With all these risks in mind, there are some stellar insurance firms around. Of course there’s Buffett’s Berkshire Hathaway, US car insurer Progressive Corp, and P&C insurer Markel Corp. All three generates healthy combined ratio, and Berkshire and Markel in particular generate super healthy return on its investment portfolio.

I love Progressive because it is one of the most rational auto-policy underwriter in the US. It adopts a very low cost model, and is a super lean corporation. It wrote less insurance contract last year and returned money to shareholder as the competitors undercut each other to gain market share. It takes guts to NOT do silly things when everyone else goes crazy. When prices get better, Progressive will be once again be well capitalised and prepared to capture profitable growth.

Value Traps???
In the market turmoil over the last year, a few companies have fallen hard. Two of the insurers that is interesting are AIG and MBIA. AIG has fallen on hard times as its investment in many assets that are related to derivatives instruments and sub prime suffer huge write down. However it is still generating huge underwriting profits with a healthy combined ratio of 96.8. It is one of the largest insurer in US and Asia. There are few insurer in Asia with the depth and breath of knowledge that can match AIG. It is selling at a very low P/B of 1.12. Lowest in nearly a decade. Is it a great value stock? Or are there hidden dangers that we know not.

MBIA is a more extreme example. It has ‘lost’ billions of dollars on insurance contract that insures CDOs and other RMBS (residential mortgage backed securities). Much of the suffering it is going through now is purely its own doing.

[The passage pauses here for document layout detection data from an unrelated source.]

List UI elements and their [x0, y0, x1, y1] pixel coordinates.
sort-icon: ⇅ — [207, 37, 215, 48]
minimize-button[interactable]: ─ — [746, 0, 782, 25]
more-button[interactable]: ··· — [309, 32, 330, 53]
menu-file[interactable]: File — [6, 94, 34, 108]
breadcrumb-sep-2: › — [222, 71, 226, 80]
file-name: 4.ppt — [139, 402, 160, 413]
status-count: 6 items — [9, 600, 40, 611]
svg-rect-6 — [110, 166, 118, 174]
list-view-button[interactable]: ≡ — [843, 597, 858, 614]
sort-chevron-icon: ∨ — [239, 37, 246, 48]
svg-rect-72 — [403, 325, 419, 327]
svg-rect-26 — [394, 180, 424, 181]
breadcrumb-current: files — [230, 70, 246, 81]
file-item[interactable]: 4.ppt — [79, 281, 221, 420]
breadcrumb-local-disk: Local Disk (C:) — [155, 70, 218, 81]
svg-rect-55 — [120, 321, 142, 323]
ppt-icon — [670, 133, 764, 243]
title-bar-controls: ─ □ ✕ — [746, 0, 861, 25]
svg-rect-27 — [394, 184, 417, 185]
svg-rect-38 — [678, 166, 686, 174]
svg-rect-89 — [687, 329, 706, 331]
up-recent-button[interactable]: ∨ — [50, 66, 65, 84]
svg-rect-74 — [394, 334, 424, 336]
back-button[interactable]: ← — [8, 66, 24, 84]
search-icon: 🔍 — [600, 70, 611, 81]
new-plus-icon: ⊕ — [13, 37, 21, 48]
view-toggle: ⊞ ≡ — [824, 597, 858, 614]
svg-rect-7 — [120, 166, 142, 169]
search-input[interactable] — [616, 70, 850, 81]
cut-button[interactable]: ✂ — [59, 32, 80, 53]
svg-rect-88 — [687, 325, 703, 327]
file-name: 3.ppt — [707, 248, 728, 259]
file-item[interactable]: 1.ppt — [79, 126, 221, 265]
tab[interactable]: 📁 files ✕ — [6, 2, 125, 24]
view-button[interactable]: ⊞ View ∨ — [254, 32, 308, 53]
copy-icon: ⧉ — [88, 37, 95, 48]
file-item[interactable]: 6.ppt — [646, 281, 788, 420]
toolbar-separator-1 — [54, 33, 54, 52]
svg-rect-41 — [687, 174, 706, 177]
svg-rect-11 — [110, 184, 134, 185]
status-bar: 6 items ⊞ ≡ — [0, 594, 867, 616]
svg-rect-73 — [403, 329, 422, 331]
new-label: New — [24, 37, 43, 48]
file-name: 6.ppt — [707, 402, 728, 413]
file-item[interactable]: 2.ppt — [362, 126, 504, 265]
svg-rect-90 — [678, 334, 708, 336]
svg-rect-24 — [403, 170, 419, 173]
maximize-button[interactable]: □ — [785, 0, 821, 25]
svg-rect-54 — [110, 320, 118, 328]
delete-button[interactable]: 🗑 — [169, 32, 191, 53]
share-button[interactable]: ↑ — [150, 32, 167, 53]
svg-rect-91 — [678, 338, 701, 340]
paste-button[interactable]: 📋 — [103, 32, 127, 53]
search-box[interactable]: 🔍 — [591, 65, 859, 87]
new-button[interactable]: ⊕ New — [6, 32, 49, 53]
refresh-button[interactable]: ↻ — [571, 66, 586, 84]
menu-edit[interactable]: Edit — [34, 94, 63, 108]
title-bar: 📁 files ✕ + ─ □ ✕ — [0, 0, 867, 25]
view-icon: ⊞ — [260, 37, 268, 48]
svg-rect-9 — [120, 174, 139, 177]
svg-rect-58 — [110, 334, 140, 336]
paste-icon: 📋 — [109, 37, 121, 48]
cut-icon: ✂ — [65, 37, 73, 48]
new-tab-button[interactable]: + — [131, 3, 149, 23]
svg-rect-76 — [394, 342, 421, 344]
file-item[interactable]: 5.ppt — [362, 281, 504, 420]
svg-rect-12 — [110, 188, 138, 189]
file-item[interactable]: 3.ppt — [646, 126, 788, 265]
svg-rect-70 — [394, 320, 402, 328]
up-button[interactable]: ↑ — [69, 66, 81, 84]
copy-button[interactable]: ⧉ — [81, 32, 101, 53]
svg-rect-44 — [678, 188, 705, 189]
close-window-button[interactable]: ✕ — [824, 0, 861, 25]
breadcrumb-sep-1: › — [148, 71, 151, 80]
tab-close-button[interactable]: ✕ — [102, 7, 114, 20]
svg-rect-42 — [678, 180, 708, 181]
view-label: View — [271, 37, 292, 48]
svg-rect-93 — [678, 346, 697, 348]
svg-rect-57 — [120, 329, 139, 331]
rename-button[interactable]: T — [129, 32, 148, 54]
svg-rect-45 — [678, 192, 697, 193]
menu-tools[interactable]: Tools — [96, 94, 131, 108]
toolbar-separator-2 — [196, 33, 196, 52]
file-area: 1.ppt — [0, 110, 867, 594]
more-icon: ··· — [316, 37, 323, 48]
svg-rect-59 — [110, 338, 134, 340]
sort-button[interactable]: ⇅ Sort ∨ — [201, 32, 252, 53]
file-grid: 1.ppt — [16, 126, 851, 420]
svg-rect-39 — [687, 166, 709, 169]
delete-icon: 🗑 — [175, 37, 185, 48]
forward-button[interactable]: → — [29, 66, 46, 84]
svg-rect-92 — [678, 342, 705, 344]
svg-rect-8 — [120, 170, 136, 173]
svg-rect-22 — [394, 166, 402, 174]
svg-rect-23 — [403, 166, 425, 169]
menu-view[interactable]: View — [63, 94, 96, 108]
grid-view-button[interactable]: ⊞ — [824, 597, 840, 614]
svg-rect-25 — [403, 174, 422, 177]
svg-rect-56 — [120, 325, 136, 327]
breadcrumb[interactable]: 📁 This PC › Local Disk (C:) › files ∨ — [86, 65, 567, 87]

Historically its combined ratio is around 60% to 75%, obscenely profitable. Being overconfident with its financial models, they began to underwrite insurance on assets which are new and shiny - different type of securitised contracts. They got caught with their pants down over the past year as different securities defaults and or missed their interest payment. Buffett once said that, “Only when the tide goes out do you discover who's been swimming naked”. However this time round you get to see not only MBIA swimming naked, but also frolicking with the likes of rating agencies, banks and even government agencies.

Oh ya, why am I interested in this very badly behaved creature? Cuz its so cheap. Its selling at a P/B of 0.2. Assuming that (i) it survives this storm for the next 3 years without raising additional capital, (ii)even if it does not make a single cent, (iii) not lose too much money, and (iv) the market realize that it’s not going to go bust, then it should sell around a P/B of at least 1.

Worse case: company goes bust, and there goes my investment. Normal case, company survives and capital market returns to normal within 3 years, and stocks sells at book. Assume a 50/50 chance, then E(X) = (500%)(0.5) + (0)(0.5) = 250% of return for the 0.2 cents I put in. 35% annulized. Not bad. However, with my current knowledge, it is as good as gambling (with I think slightly better odds than Toto or 4D). If I figure this out, I may just put some money in for this experiment. AND I fully admit that this is SPECULATION, not Investing as safety of principle cannot be ascertained.

Furthermore, I don’t fully understand the impact of fair value accounting on the books of AIG and MBIA due to my limited accounting knowledge. Some of the losses booked by both companies has not incurred, and is unlikely to occur. But I dun understand the gibberish in their 10k and 10Q notes to accounts!

Ahhh!!! Gotta expand my tools on hand fast.

Disclosure: I own stocks of Markel and Progressive.